0
Yorum
0
Beğeni
0,0
Puan
2585
Okunma

neden en çok gece üşüyorum?
ve neden en çok gece korkuyorum?
diye sorardım kendime.
karanlık mı acaba bütün bunlara neden oluyordu
yoksa tanrı mı geceye bu büyüyü veriyordu.
bilinmez bir sancıdır karanlığa gebe kalan hayatlar
acısı tan yerinin ağarmasıyla başlar
saatler biraz daha ilerleyince
tıpkı deniz gibi hafiften dalgalanır
sonra bizi hepten teslim alır.
şimdi dalagaların serpişerek yüzümüzü
ve gözlerimizi istattığı anın başlama noktasındayım sanki
gözlerim hafiften kayıyor gök yüzüne
ve biraz sonra karanlık çöker diyorum yıldızların arasına.
ama nedense yutkunuyor kelimeler ağzımda
yarım yamalık ve öyle üşüyerek çıkıyor ki dimağımdan
sanki o an hayat duracak diyorum.
oysa korkunun sözcüklerle başladığını bilmiyordum
ve nedense gün ağarmadan evvel ussuma düşüyordu bu illet.
her kelime ölü bir ceset gibiydi
tıpkı duvara çarpmış gibi mora çalıyordu.

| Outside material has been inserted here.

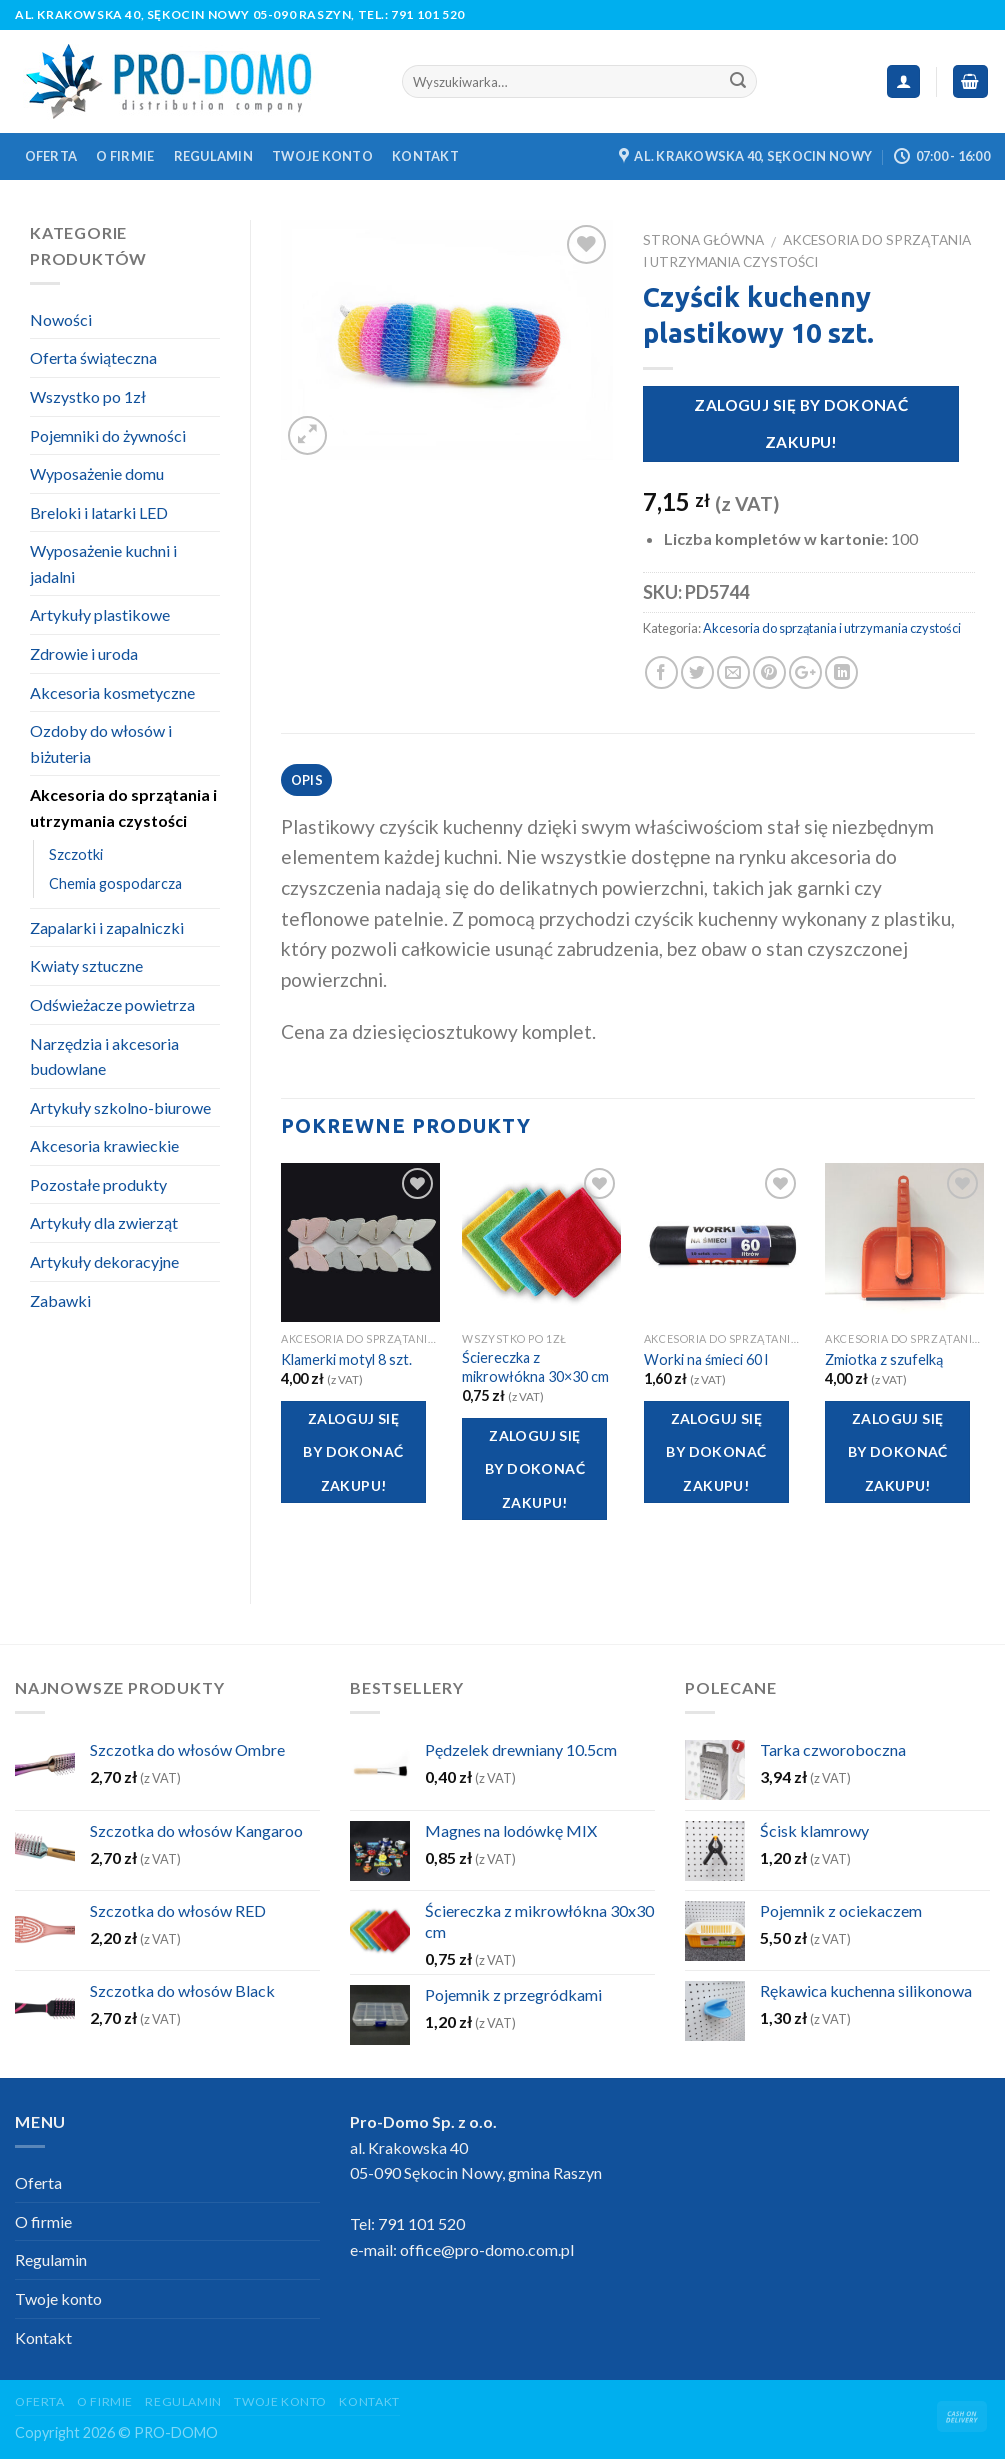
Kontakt (425, 156)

sesimin tonu, yüzümün rengini değiştiriyordu ansızın
hani biri görse anlaması içten değildi bu değişimin
ya da mora çalınan bir kelimenin.
oysa kimse yanımda yoktu
yalnızlığın kederli bu anında nefessiz
kalmış birkaç sözcükten başka.
ki onlarında beni hepten bırakıp gitiği
saat gecenin zifiri karanlığıydı
yani tanrının yarattığı korkularla
başbaşa kaldığımız andı.
binlerce insanın öldüğü andı
binlerce insanın bu yüzden kafasına sıktığı andı.